O gerenciamento do processo assistencial teve início relativamente recente em nosso meio, depois de bem implantada nos Estados Unidos desde a década de 70 do século passado. A motivação, obviamente, era a contenção de custos num ambiente de gastos desenfreados a acriteriosos (e que ainda persistem por lá). No nosso meio, as motivações são as mesmas. E é extremamente louvável, dentro dos princípios de qualidade e segurança dos usuários, que estratégias para a melhor utilização dos recursos, cada vez mais escassos, sejam usados com racionalidade. A nação agradece, pois teoricamente uma consequência imediata, dentre tantas outras, é justamente facilitar o acesso de quem antes não pôde fazer uso de serviços de qualidade.

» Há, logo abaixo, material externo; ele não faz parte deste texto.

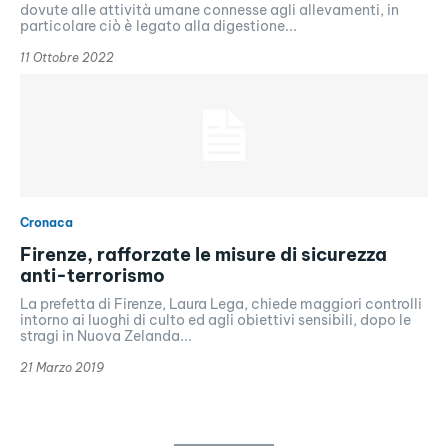
dovute alle attività umane connesse agli allevamenti, in
particolare ciò è legato alla digestione...
11 Ottobre 2022
Cronaca
Firenze, rafforzate le misure di sicurezza
anti-terrorismo
La prefetta di Firenze, Laura Lega, chiede maggiori controlli
intorno ai luoghi di culto ed agli obiettivi sensibili, dopo le
stragi in Nuova Zelanda...
21 Marzo 2019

E é aí que entra o alerta: qualquer gerenciamento assistencial tem limites muito bem definidos. Mas nem sempre visíveis. A tal ponto que em alguns locais o seguimento estrito de normas e recomendações desenhadas para servir de roteiro na abordagem de pacientes se tornaram exceção, e não regra. E o mais interessante, sem prejuízos detectáveis nos custos assistenciais ou na segurança do usuário do sistema. Pacientes são quase sempre únicos em uma grande parte das situações. Nos hospitais, verdadeiros sorvedouros de recursos, incontáveis fatores não controláveis os tornam bem diferentes daquele paciente que serviu como padrão para a construção de uma diretriz. Ele tem múltiplas morbidades, apresenta condições psicológicas sociais inesperadas e tem um histórico de vida tão peculiar que é impossível às vezes saber o que abordar primeiro.
Processos de qualidade voltados para a segurança dos usuários são necessários e inquestionáveis. Mas não devemos restringir conceitos de Governança Clínica a esse aspecto apenas. A valorização do conhecimento tácito dos profissionais, sem desconsiderar o conhecimento explícito, tão obstinadamente disseminado e exigido, pode ser sim um diferencial para as organizações. E apesar de ser um fator intangível, apresenta resultados consistentes e de forte repercussão na comunidade aonde a organização se insere.
Um caminho atraente, em vista do exposto, talvez seja focar a atenção no conhecimento personalizado naqueles que podem fazer a diferença dentro de suas organizações, e esquecer um pouco o último ?guideline?. Uma liderança médica experiente, agregadora e carismática é fundamental, apesar de cara e escassa. Um olhar atento na forma como as pessoas atuam e em seus resultados, desde que dentro de parâmetros universalmente aceitos de atuação, pode servir para identificar pessoas comprometidas com o paciente e com a organização, e que servirão para irradiar boas práticas aos demais.
Afinal, numa guerra quem traça a estratégia é o comandante. Mas quem leva ao resultado é o desempenho de quem está no ?front?.